Tuesday, February 10, 2009

Dusk on the Philippines

Another two days left in my vacation here in the Philippines leaves me with feelings of both satisfaction and sadness. The country is much larger than could possibly be seen in just one month, so I certainly feel dissatisfied that I didn't have a chance to explore the islands of Palawan, Luzon, Mindoro, Bohol, or the Eastern Visayas. Mindanao and Sulu I'm happy to have left alone, considering the recent kidnapping of Red Cross workers, and my fellow teacher's stories of having seen the dead bodies of soldiers and rebels in the streets of a city he visited there.

I'm also quite sad to have missed a multitude of chances for snorkeling and scuba... but my attempt at snorkeling in Mocambique some years ago proved beyond doubt that I'll need either contacts or eye surgery before I can make a real and satisfying go at that. The "Blue Hole" dive, wherein one descends into the open maw of an underwater volcano, as well as the numerous WWII wrecks, and an unmatched diversity of corals makes this one of the great regrets I'll leave behind me here.

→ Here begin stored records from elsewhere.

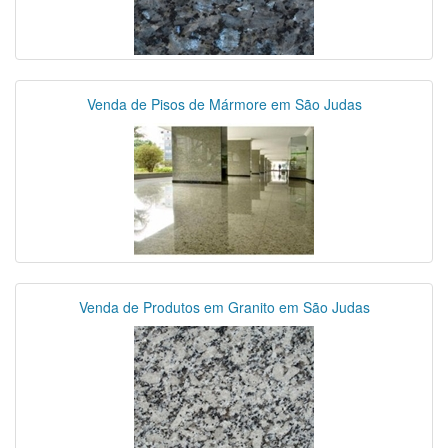
Venda de Pisos de Mármore em São Judas
Venda de Produtos em Granito em São Judas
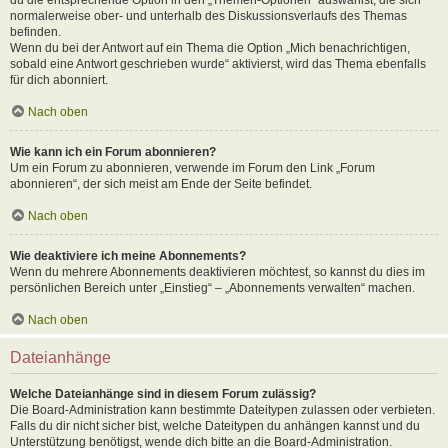
normalerweise ober- und unterhalb des Diskussionsverlaufs des Themas
befinden.
Wenn du bei der Antwort auf ein Thema die Option „Mich benachrichtigen,
sobald eine Antwort geschrieben wurde“ aktivierst, wird das Thema ebenfalls
für dich abonniert.
Nach oben
Wie kann ich ein Forum abonnieren?
Um ein Forum zu abonnieren, verwende im Forum den Link „Forum
abonnieren“, der sich meist am Ende der Seite befindet.
Nach oben
Wie deaktiviere ich meine Abonnements?
Wenn du mehrere Abonnements deaktivieren möchtest, so kannst du dies im
persönlichen Bereich unter „Einstieg“ – „Abonnements verwalten“ machen.
Nach oben
Dateianhänge
Welche Dateianhänge sind in diesem Forum zulässig?
Die Board-Administration kann bestimmte Dateitypen zulassen oder verbieten.
Falls du dir nicht sicher bist, welche Dateitypen du anhängen kannst und du
Unterstützung benötigst, wende dich bitte an die Board-Administration.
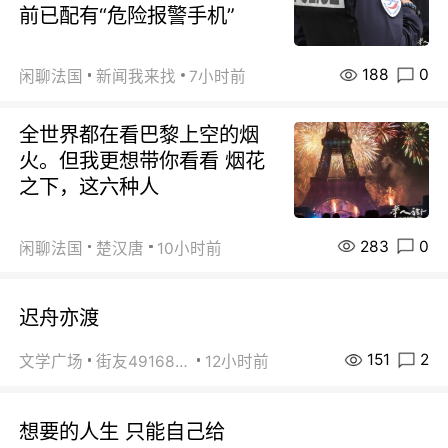
前已配有“危险报警手机”
188
0
闲聊法国
新闻我来找
7小时前
全世界都在看巴黎上空的烟
火。但我更想带你看看 烟花
之下，这六种人
283
0
闲聊法国
楚汉唐
10小时前
迟舟亦渡
151
2
文学广场
街友49168527
12小时前
想要的人生 只能自己给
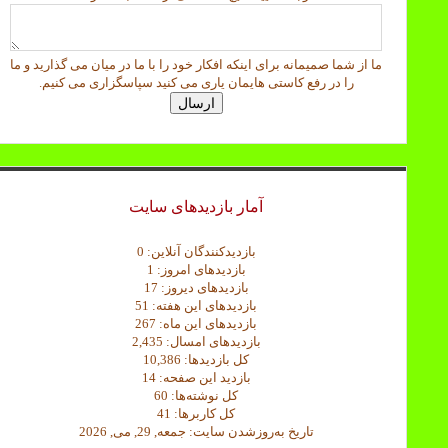
ز
ن
خ
ما از شما صمیمانه برای اینکه افکار خود را با ما در میان می گذارید و ما
و
را در رفع کاستی هایمان یاری می کنید سپاسگزاری می کنیم.
ا
ارسال
ه
د
ت
و
ج
ه
آمار بازدیدهای سایت
بازدیدکنندگان آنلاین:
0
بازدیدهای امروز:
1
بازدیدهای دیروز:
17
بازدیدهای این هفته:
51
بازدیدهای این ماه:
267
بازدیدهای امسال:
2,435
کل بازدیدها:
10,386
بازدید این صفحه:
14
کل نوشته‌ها:
60
کل کاربرها:
41
تاریخ به‌روزشدن سایت:
جمعه, 29, می, 2026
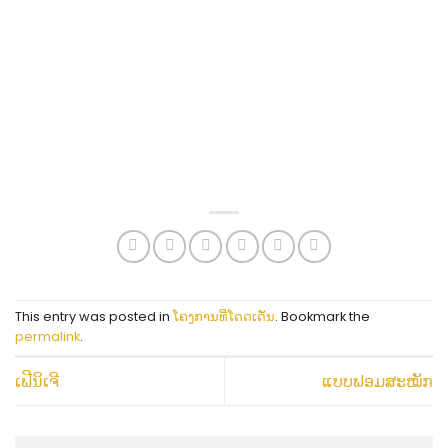
This entry was posted in
ໂຄງການທີ່ໂດດເດັ່ນ
. Bookmark the
permalink
.
ເຟີນິເຈີ
ແບບຟອມສະໝັກ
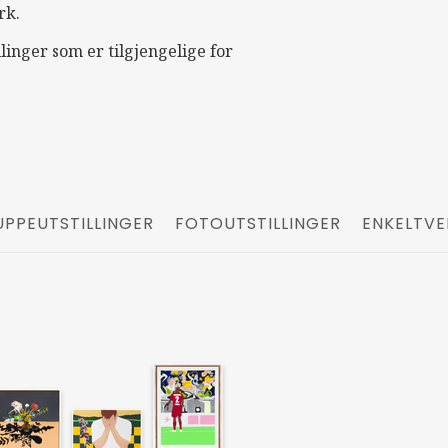
rk.
llinger som er tilgjengelige for
PPEUTSTILLINGER
FOTOUTSTILLINGER
ENKELTVE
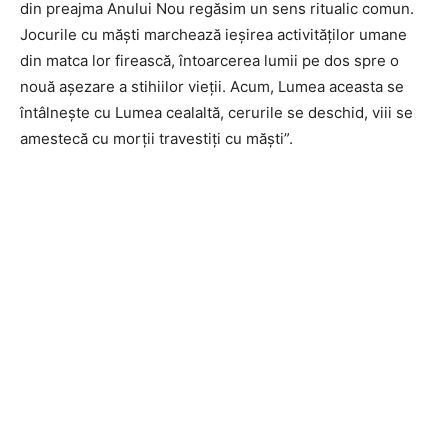
din preajma Anului Nou regăsim un sens ritualic comun.
Jocurile cu măşti marchează ieşirea activităţilor umane
din matca lor firească, întoarcerea lumii pe dos spre o
nouă aşezare a stihiilor vieţii. Acum, Lumea aceasta se
întâlneşte cu Lumea cealaltă, cerurile se deschid, viii se
amestecă cu morţii travestiţi cu măşti”.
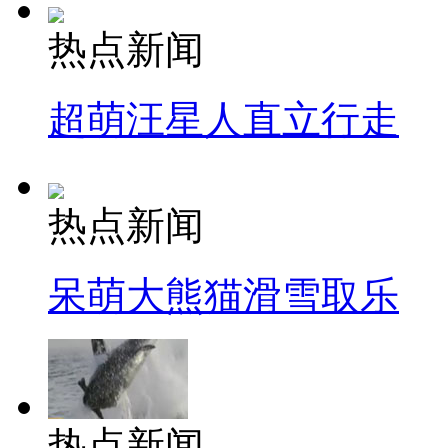
热点新闻
超萌汪星人直立行走
热点新闻
呆萌大熊猫滑雪取乐
热点新闻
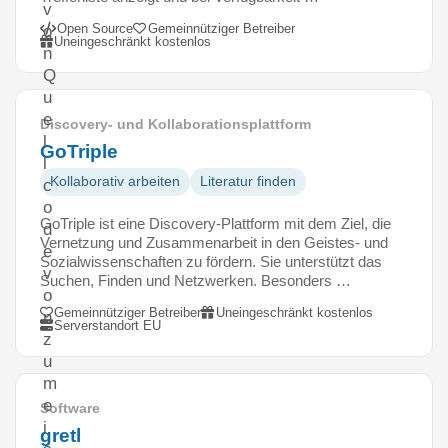
v
Open Source
Gemeinnütziger Betreiber
o
Uneingeschränkt kostenlos
n
Q
u
e
Discovery- und Kollaborationsplattform
l
GoTriple
l
Kollaborativ arbeiten
Literatur finden
c
o
GoTriple ist eine Discovery-Plattform mit dem Ziel, die
d
Vernetzung und Zusammenarbeit in den Geistes- und
e
Sozialwissenschaften zu fördern. Sie unterstützt das
v
Suchen, Finden und Netzwerken. Besonders …
o
Gemeinnütziger Betreiber
Uneingeschränkt kostenlos
n
Serverstandort EU
z
u
m
e
Software
i
gretl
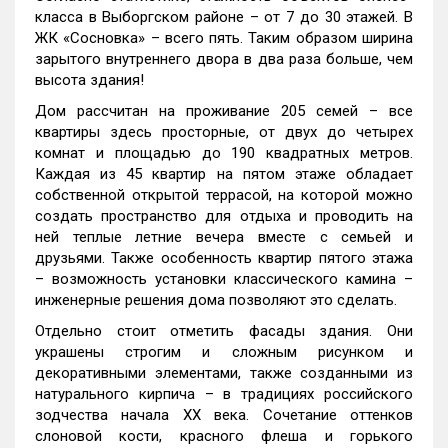
класса в Выборгском районе – от 7 до 30 этажей. В
ЖК «Сосновка» – всего пять. Таким образом ширина
зарытого внутреннего двора в два раза больше, чем
высота здания!
Дом рассчитан на проживание 205 семей – все
квартиры здесь просторные, от двух до четырех
комнат и площадью до 190 квадратных метров.
Каждая из 45 квартир на пятом этаже обладает
собственной открытой террасой, на которой можно
создать пространство для отдыха и проводить на
ней теплые летние вечера вместе с семьей и
друзьями. Также особенность квартир пятого этажа
– возможность установки классического камина –
инженерные решения дома позволяют это сделать.
Отдельно стоит отметить фасады здания. Они
украшены строгим и сложным рисунком и
декоративными элементами, также созданными из
натурального кирпича – в традициях российского
зодчества начала XX века. Сочетание оттенков
слоновой кости, красного флеша и горького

I will miss the calamansi (a kind of lime) drink, as well as the delicious local cuisine that I've had a chance to try at numerous family-run 'toro-toro' (point-point) establishments. And in the grim Chinese winter, with the soot of a thousand factories clogging my throat each morning and the small racist indignities that go along with life there, I shall most particularly miss the fresh, clean sea breezes and the correspondingly light-hearted and breezy Filipino ethos. The tension of haggling and forcing one's way past hawkers is severely depleted when they all seem to be smiling and drunk on the eternal sun of the tropics.

Today I've been racking up a few expenses in the resort locale (I'm staying in quite humble and cheap accomodations, however) of Tagaytay, just an hour or so south of Metro Manila's incalculable chaos. The city is one long strip mall that runs along a crater ridge... the outermost crater of a vast, flooded volcano, actually. The restaurants here are stilted out over the edge of the crater's jungle-clad wall so as best to view Lake Taal (the flooded volcano) with its islands, including an island volcano that has another small lake nestled within its crater. Lake within volcano, within lake, within crater... a beautiful location, too well touristed for my tastes, but a suitable place to enjoy grilled lapu-lapu (grouper) and a cold calamansi juice as I simultaneously bemoan and rejoice my return to China.

Dusk is coming, but there is a full, silvery moon coming with it.